14 October 2008

Incentives to avoid catastrophe

In an earlier post and in my recent book, I talk about using Social Policy Bonds as a means of insuring against the possibility of catastrophe. As George Monbiot points out, we are no more capable of avoiding an environmental calamity than we were the financial calamity that we seem now to have narrowly avoided, or perhaps merely postponed. There have been dire warnings about both sorts of disaster, but all our incentives encourage us to ignore them, or hope that any serious problems can be kicked forward to be faced by future generations. It's in our nature to react rationally to incentives, and rather than bemoan our short-termism and our unwillingness to anticipate worst-case scenarios, we could rejig the incentives we face so as to encourage maintenance of the positive features of the status quo.

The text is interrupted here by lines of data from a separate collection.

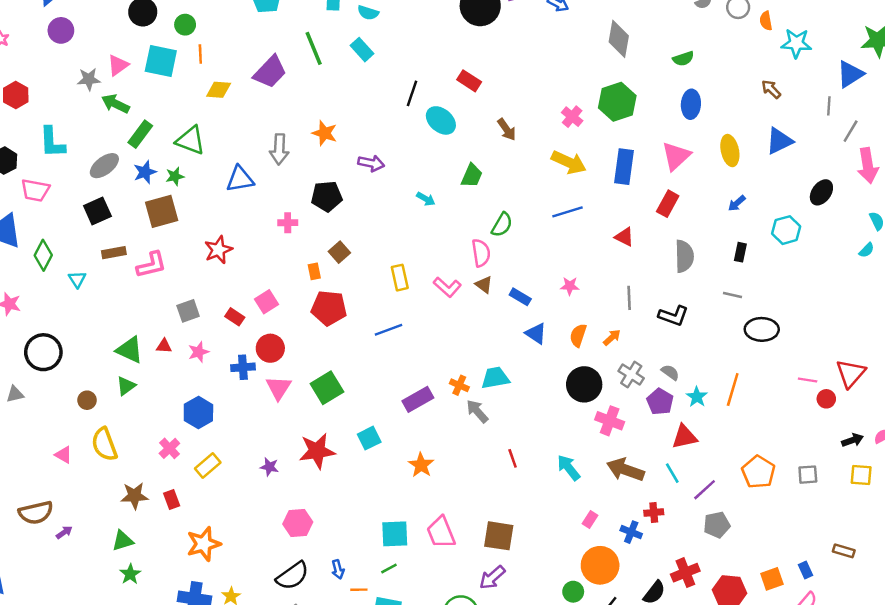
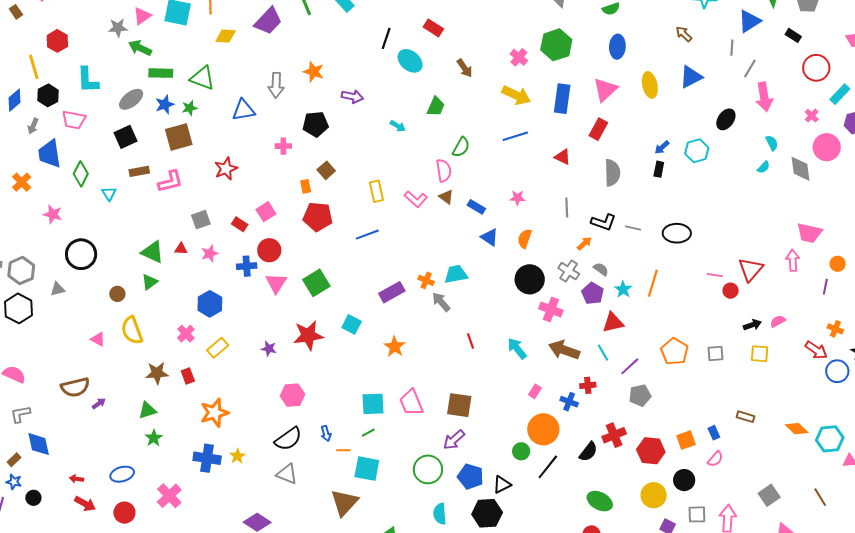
green rectangle: (140, 134) -> (161, 73), turned 55
blue arrow: (737, 203) -> (662, 147), moved
gray line: (732, 295) -> (633, 228), moved
orange arrow: (612, 337) -> (584, 243), moved
cyan square: (369, 438) -> (352, 324), turned -36

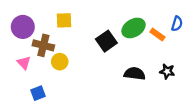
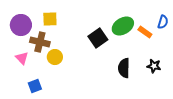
yellow square: (64, 20) -> (50, 19), moved
black semicircle: (135, 74) -> (124, 68), turned -96

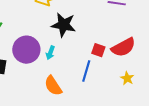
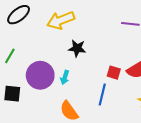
black star: (64, 25) -> (77, 48), size x0.7

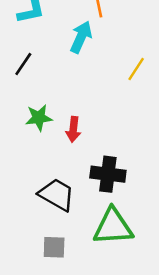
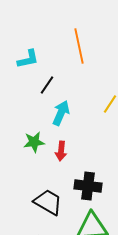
cyan arrow: (81, 37) -> (61, 113), moved
black line: (23, 64) -> (47, 85), moved

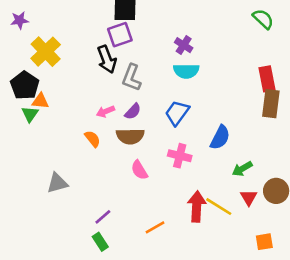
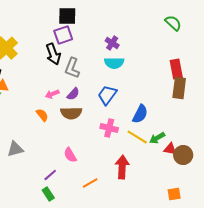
pink semicircle: (139, 170) -> (70, 155), moved
red triangle: (249, 197) -> (170, 149), moved, turned -48
yellow line: (219, 207) -> (137, 137), moved

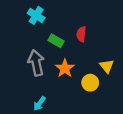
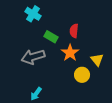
gray arrow: (36, 63) -> (33, 57), turned -95
orange star: (65, 68) -> (70, 53), moved

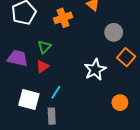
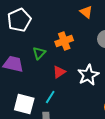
orange cross: (63, 18) -> (64, 41), moved
red triangle: (42, 66) -> (59, 72), moved

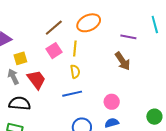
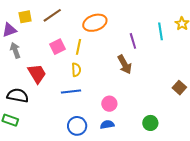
brown line: (54, 28) -> (52, 15), moved
purple line: (128, 37) -> (133, 41), turned 56
yellow square: (20, 58) -> (25, 17), moved
gray arrow: (13, 77) -> (15, 50), moved

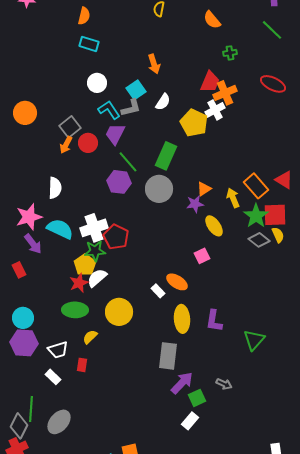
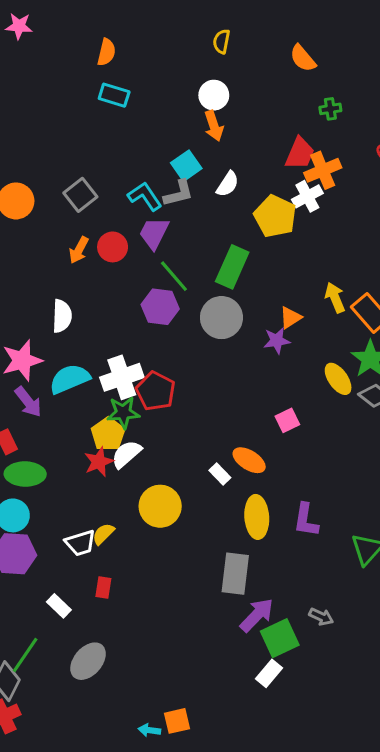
white circle: (97, 83) -> (214, 95), moved
gray square: (70, 127) -> (80, 195), moved
yellow arrow: (233, 198) -> (335, 298), moved
yellow ellipse: (214, 226) -> (338, 379), moved
cyan semicircle: (60, 229) -> (70, 379), turned -48
green ellipse: (75, 310) -> (25, 474), moved
yellow semicircle: (90, 337) -> (103, 534), moved
white trapezoid: (58, 350) -> (80, 543), moved
green square: (197, 398) -> (280, 638), size x1.4
green line: (31, 409) -> (25, 655), turned 30
gray ellipse: (59, 422) -> (88, 661), moved

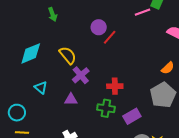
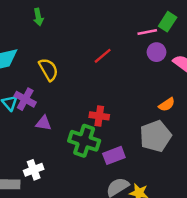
purple circle: (99, 27) -> (156, 52), moved
purple cross: (81, 75) -> (25, 99), moved, turned -30
green cross: (106, 108) -> (84, 141), size x1.4

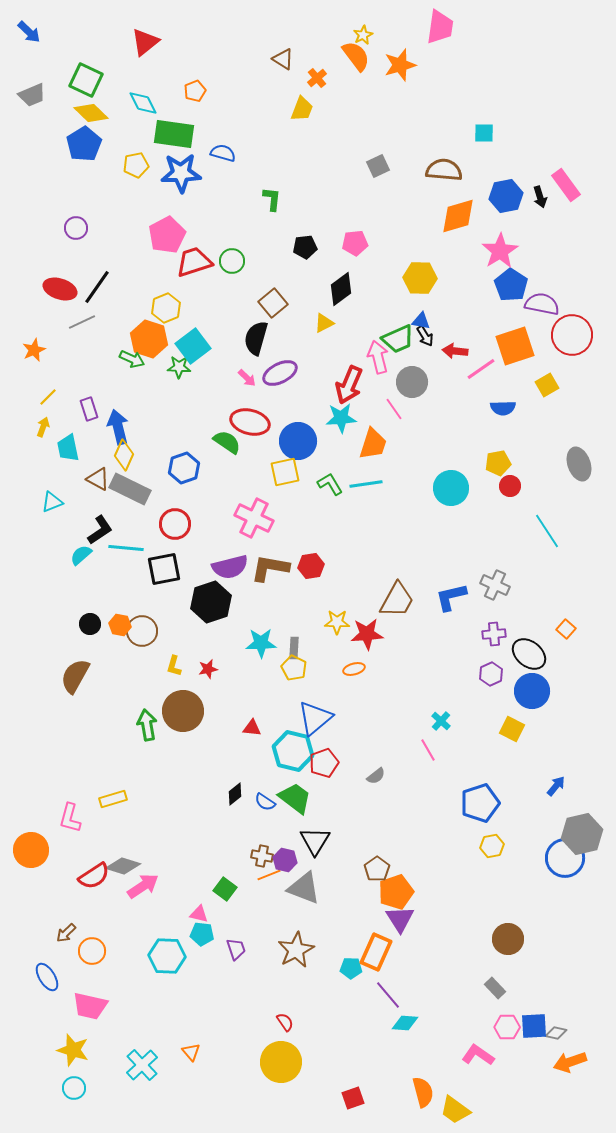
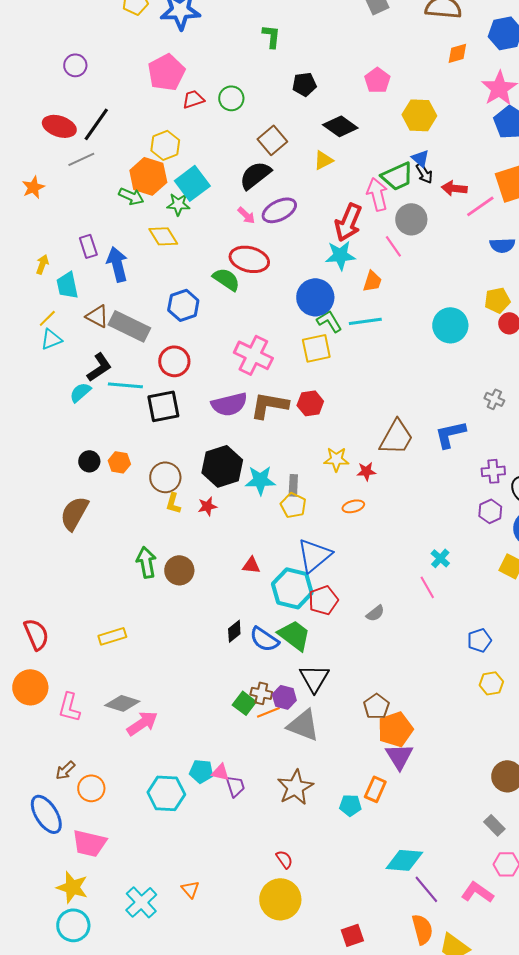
orange diamond: (458, 216) -> (457, 53), size x0.6
pink pentagon: (355, 243) -> (377, 80), moved, turned -30
red trapezoid: (194, 262) -> (193, 99), size x0.6
black diamond: (341, 289) -> (340, 126), turned 72
blue triangle: (421, 321) -> (420, 158), turned 30
black semicircle: (256, 338) -> (255, 175), turned 36
yellow line: (48, 397) -> (47, 318), moved
blue circle: (298, 441) -> (315, 297), moved
orange trapezoid: (373, 444) -> (372, 281), size x0.7
yellow diamond: (124, 455) -> (163, 236), moved, turned -56
yellow square: (285, 472) -> (316, 348), moved
gray cross: (495, 585) -> (494, 399), moved, size x0.7
black hexagon: (211, 602) -> (222, 466), moved
brown circle: (142, 631) -> (165, 477), moved
red star: (367, 634) -> (366, 471), size x0.6
brown circle: (183, 711) -> (179, 570), moved, size x0.7
blue semicircle: (265, 802) -> (264, 639), size x1.4
blue pentagon: (480, 803) -> (479, 640), size x0.6
pink L-shape: (70, 818) -> (69, 707), moved
red semicircle: (94, 876) -> (36, 634), moved, turned -80
green square: (225, 889) -> (244, 703), moved
pink triangle: (199, 914) -> (220, 772), moved
orange rectangle: (376, 952) -> (375, 789), size x0.7
blue ellipse: (47, 977) -> (46, 814), size x1.4
purple line: (388, 995) -> (426, 889), moved
cyan diamond: (405, 1023) -> (404, 860), size x1.4
cyan circle: (74, 1088) -> (73, 925), size x1.4

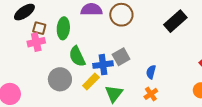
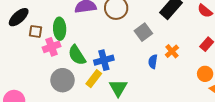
pink cross: (36, 42) -> (52, 47), moved
gray square: (121, 57) -> (143, 32), moved
orange cross: (151, 94) -> (172, 51), moved

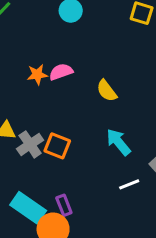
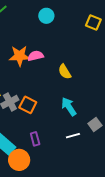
orange star: (37, 74) -> (20, 56), size x1.5
purple rectangle: (64, 205) -> (35, 139), moved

Under a Social Policy Bond regime, these need not be specified precisely - which would be a difficult task. We need only target the broad stability of the major determinants of our wellbeing. This is one huge advantage of targeting outcomes, rather than the alleged means of achieving them. It is their impacts on natural persons (and the animal and plant world) that we target rather than each of their myriad causes. So, for instance, rather than try to cut back on greenhouse gas emissions, with all the bureaucratic nonsense that that entails, we target climate stability. Rather than specify how a banking system should operate, we target the physical and financial health of ordinary people.

Current policymaking is obsessively short term. But a Social Policy Bond regime would reward people for making progress toward long-term goals, in a way that the current system does not. And broad, long-term goals, such as stability of climate or our financial system, don't vary very much, and enjoy a wider consensus than the day-to-day management type objectives that define our current politics and obscure the longer-term trends and threats. Of course there are people who care about our long-term prospects, but the incentive systems in place ensure that their voices are rarely heard, and still less commonly heeded.

If Social Policy Bonds are issued with long-term stability as a goal, investors in the bonds benefit by ensuring that no disaster occurs during the time they hold the bonds. That need not be very long - the value of the bonds would probably rise as investors did what they could to avoid disaster. They could then sell their bonds, benefiting from the rise in their market value. It sounds quite mercenary; and it probably is. But then, society at large seems to be engaged in a form of mass suicide because of the systemic incentives that encourage, for instance, the destruction of environment. Countervailing incentives are desperately needed.